> ENTRIES SUPPLIED
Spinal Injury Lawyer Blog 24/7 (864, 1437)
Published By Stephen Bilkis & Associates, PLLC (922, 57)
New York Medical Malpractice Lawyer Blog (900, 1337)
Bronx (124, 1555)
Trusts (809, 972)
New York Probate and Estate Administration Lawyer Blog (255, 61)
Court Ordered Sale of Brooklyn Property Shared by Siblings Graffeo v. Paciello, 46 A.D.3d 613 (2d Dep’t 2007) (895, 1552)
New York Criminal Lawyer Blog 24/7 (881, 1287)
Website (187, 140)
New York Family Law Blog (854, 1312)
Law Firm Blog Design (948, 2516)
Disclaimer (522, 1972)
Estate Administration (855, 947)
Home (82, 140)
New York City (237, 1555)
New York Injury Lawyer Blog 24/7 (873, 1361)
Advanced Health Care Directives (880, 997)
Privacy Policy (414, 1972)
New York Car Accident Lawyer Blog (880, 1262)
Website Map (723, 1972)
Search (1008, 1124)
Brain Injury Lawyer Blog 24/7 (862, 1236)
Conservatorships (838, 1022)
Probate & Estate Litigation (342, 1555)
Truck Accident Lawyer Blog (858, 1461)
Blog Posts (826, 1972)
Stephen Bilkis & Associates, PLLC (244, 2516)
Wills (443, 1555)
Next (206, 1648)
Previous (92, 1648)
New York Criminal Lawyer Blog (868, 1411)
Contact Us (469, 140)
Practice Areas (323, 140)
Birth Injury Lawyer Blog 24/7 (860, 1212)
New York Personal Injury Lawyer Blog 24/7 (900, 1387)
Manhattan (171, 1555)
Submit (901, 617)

...

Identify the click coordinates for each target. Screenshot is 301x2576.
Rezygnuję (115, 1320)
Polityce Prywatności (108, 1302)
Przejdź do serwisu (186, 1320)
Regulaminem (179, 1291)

...

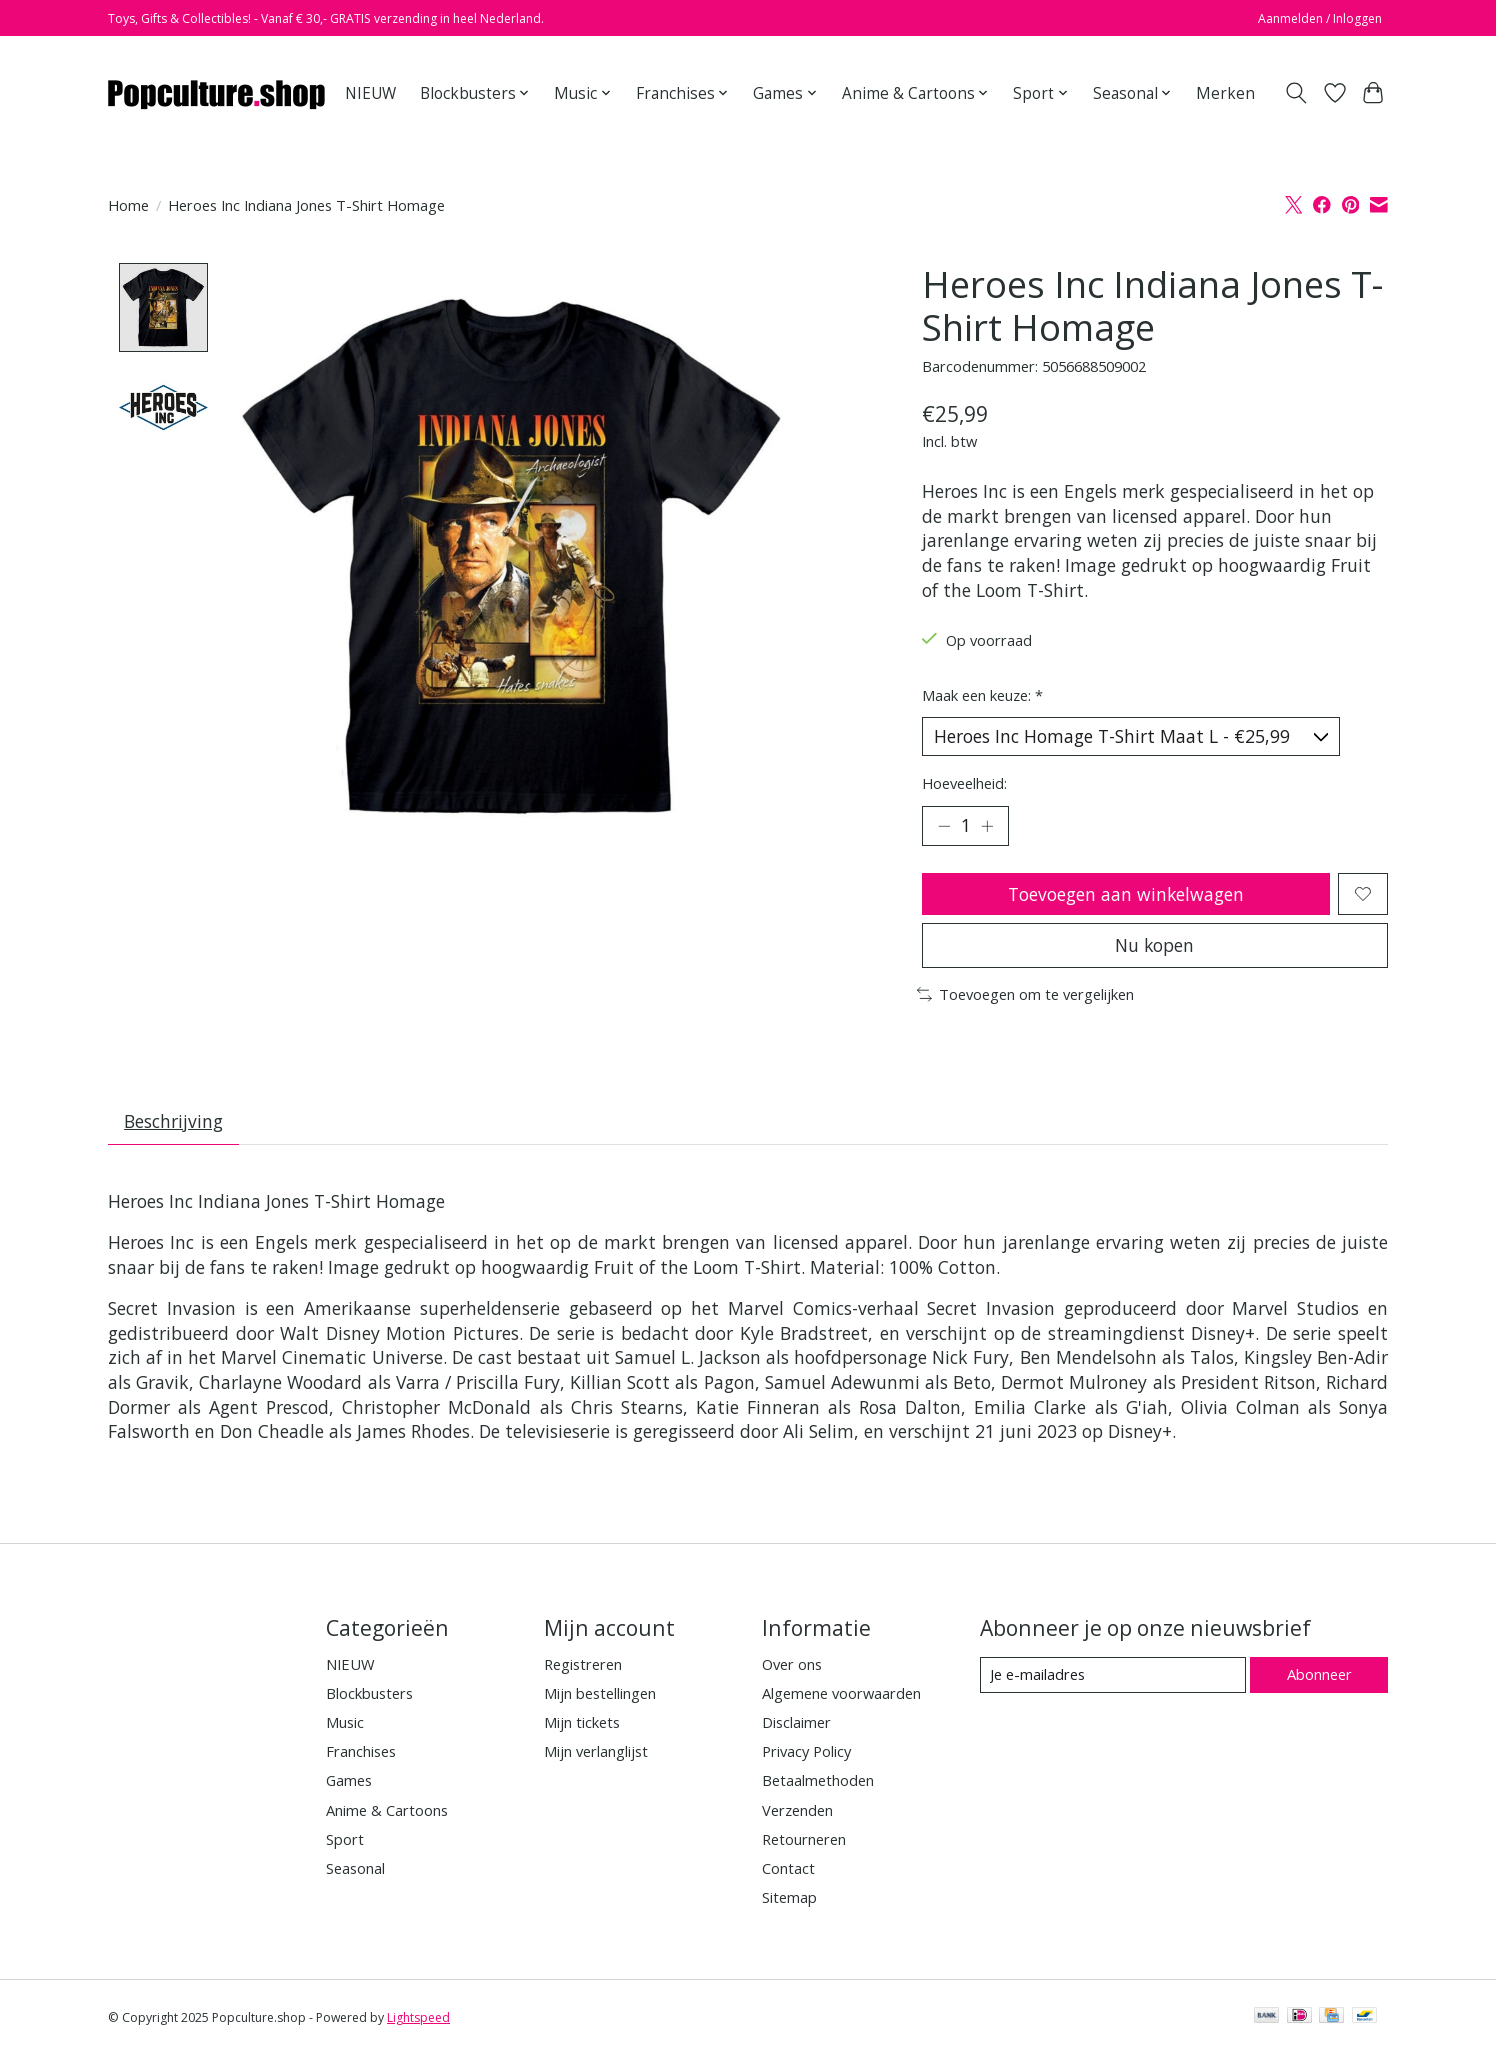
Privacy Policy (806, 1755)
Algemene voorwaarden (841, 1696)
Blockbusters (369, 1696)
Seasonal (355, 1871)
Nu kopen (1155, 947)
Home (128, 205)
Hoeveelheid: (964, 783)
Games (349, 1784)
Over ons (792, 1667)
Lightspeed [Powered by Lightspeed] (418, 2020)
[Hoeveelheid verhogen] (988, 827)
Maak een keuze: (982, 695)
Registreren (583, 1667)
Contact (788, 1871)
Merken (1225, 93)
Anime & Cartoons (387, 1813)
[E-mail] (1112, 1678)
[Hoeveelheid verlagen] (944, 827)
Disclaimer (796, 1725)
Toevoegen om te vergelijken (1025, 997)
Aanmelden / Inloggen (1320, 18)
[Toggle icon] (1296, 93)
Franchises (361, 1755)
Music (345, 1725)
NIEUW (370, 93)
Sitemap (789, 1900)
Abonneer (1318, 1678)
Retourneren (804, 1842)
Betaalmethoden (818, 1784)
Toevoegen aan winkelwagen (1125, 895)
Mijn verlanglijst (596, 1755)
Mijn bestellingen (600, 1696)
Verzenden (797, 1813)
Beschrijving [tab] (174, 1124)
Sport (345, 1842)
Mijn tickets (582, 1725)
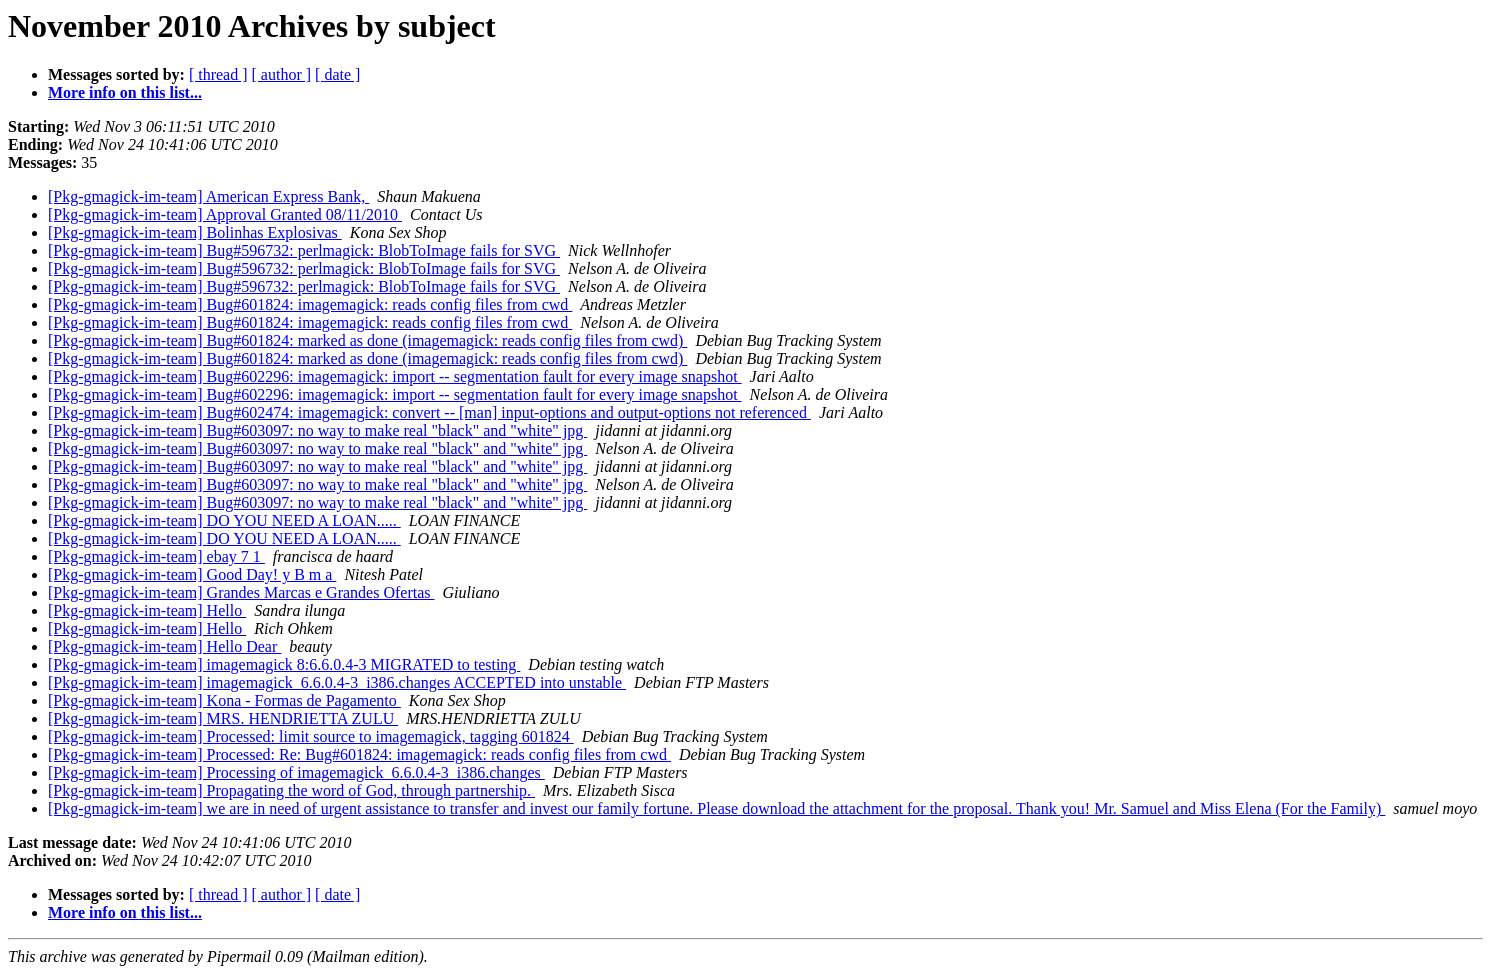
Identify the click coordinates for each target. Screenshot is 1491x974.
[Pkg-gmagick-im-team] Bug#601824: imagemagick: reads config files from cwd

> ASSIGNMENT
In the listing above, locate the line containing "Wills (443, 1555)" and the line containing "Submit (901, 617)". Extract those two lines and every line between them, exactly as written, and only those.

> RESPONSE BOX
Wills (443, 1555)
Next (206, 1648)
Previous (92, 1648)
New York Criminal Lawyer Blog (868, 1411)
Contact Us (469, 140)
Practice Areas (323, 140)
Birth Injury Lawyer Blog 24/7 (860, 1212)
New York Personal Injury Lawyer Blog 24/7 (900, 1387)
Manhattan (171, 1555)
Submit (901, 617)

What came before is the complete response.